Type 2 diabetes mellitus in a young girl: ominous presentation and atypical course.

Objective: To report a 7-year-old young girl who was found unresponsive and found to be in severe diabetic ketoacidosis (DKA). Presence of obesity, acanthosis nigricans, and strong family history of type 2 diabetes mellitus (T2DM) along with negative pancreatic autoimmune antibody evaluation suggested T2DM as the culprit.

Methods: We present clinical findings, laboratory test results, and imaging reports as well as follow-up on this unique presentation of T2DM.

Results: A 7-year-old girl was found unresponsive at home. Initial evaluation demonstrated severe DKA and diminished neurologic status. CT-scan of the head did not demonstrate cerebral edema. Her neurologic status deteriorated dramatically on four separate occasions requiring reintubation twice. She was transitioned to intensive insulin management, requiring up to 2 units/kg/day insulin. Her insulin sensitivity improved dramatically prior to discharge. Now 18 months from diagnosis, she remains on basal insulin and metformin.
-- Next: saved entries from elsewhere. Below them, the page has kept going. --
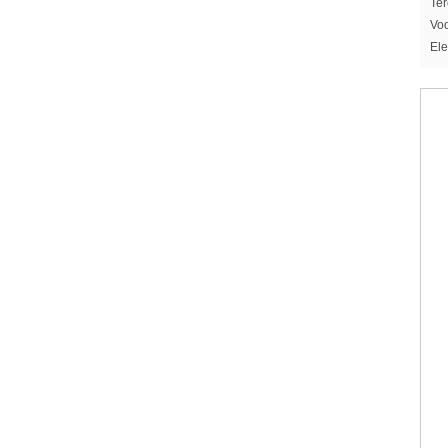
Ter
Vod
Ele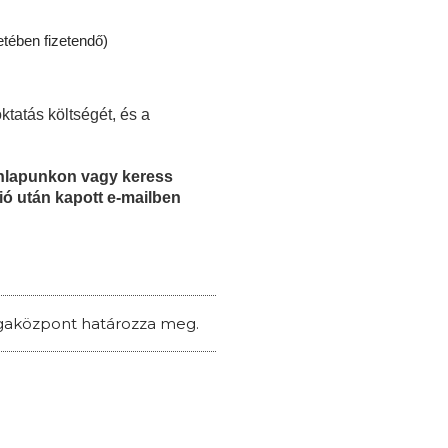
etében fizetendő)
ktatás költségét, és a
honlapunkon vagy keress
ió után kapott e-mailben
zsgaközpont határozza meg.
Conclusions: New-onset T2DM is an increasing event in youth. Reports suggest that these youth may acutely deteriorate as opposed to the typical longer duration of onset in youth with new-onset type 1 diabetes mellitus. Attention to effective screening of those at risk and increasing public awareness of T2DM in youth is important and may reduce the risk of such dreadful presentations as described in the current report. The balance between insulin deficiency and insulin resistance is variable at different phases of the condition. This highlights the need for study of the natural history of T2DM in youth.